Sports Facility Of The Year

AT&T Park was designed specifically for Major League Baseball, but the stadium sure doesn’t act like it. In 2007, motocross, monster trucks, ski jumping, ice skating, an opera simulcast, college football and live concerts shared the same field as the San Francisco Giants and the MLB All-Star Game.


The San Francisco Giants take creativity to a new level for using a ballpark that is MLB’s first privately financed facility in over 40 years.

Those alternative events, which helped boost the building’s overall attendance to 3.7 million for the year, didn’t come to town by accident. Team owner Peter Magowan paid for the $357 million facility and formed a separate company to aggressively book nonbaseball events to help recoup the investment.
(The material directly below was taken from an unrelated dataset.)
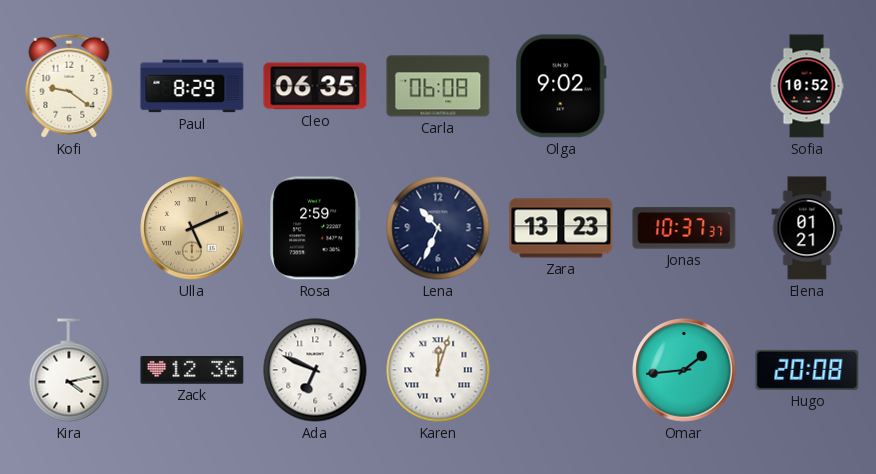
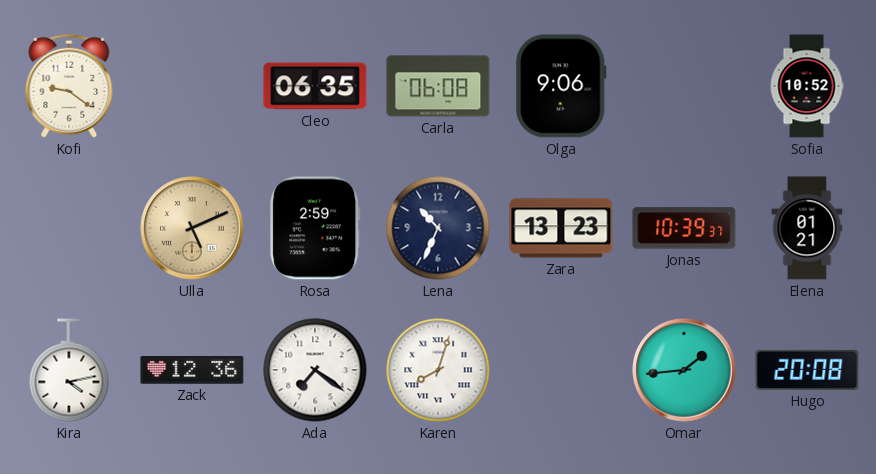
Paul: 8:29 -> none
Olga: 9:02 -> 9:06
Jonas: 10:37 -> 10:39
Ada: 6:49 -> 7:21
Karen: 12:03 -> 8:03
Giants Enterprises, led by 31-year team executive Pat Gallagher, schedules those dates and pays rent back to the club. Since it opened in 2000, AT&T Park has booked 900 nonbaseball events inside or near the stadium.
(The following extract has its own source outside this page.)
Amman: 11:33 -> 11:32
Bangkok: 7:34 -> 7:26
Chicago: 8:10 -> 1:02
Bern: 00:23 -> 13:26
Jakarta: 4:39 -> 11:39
The most spectacular event has been the Esurance-sponsored Icer Air, a production that includes ski jumping, snowboard jumping, BMX bike and skateboard competitions, and live music. It has played the building the past two years, generating net revenue in the low six figures for each date, and has been successful enough that Gallagher is talking to other clubs about organizing an action sports tour of MLB venues.

“I think Pat Gallagher is simply one of the best entrepreneurs in our business,” said Richard Andersen, executive vice president of ballpark management for the San Diego Padres.

The event side is just one aspect of AT&T Park’s excellence. The Giants, because of their proximity to Silicon Valley, have been at the forefront of sports technology inside their building. They were among the first MLB teams to install an in-stadium wireless network.

The team promotes local brands and foods at the park, and Centerplate’s concessions operation consistently ranks among the best in sports. The waterfront site in one of America’s most beautiful cities doesn’t hurt, either.

Said Giants President Larry Baer: “We like to take people on tours of the park and tell them, ‘We are now taking you to the worst seats in the house,’ in the last row of the upper deck, that has a breathtaking view of the city, the ocean and the bridge.”

Jon Oliver certainly had his doubts about whether the University of Virginia’s new arena could attract the dates it needed to turn a profit without impeding athletics.


The University of Virginia’s 2-year-old arena proves its worth to the community in addition to serving the needs of its basketball programs.

Oliver, Virginia’s executive associate athletic director, was concerned about working around the basketball calendar in scheduling other events to meet the bottom line at the $191 million John Paul Jones Arena.

The university positioned the arena as a community center, not just a venue for men’s and women’s hoops. So it hired SMG to manage and book the 15,219-seat facility, which opened in the fall of 2006.

“I was worried about the conflicts that concerts and other shows would have with athletics,” Oliver said. “It’s hard to get those dates anyway, but we found a way to make it work, and we have ongoing conversations to stay in front of that.”

The arena’s turnstiles have spun more than 1 million times since it opened, Oliver said. The arena generated $6.5 million in revenue from ticketed events in 2007, said Larry Wilson, SMG’s general manager in Charlottesville.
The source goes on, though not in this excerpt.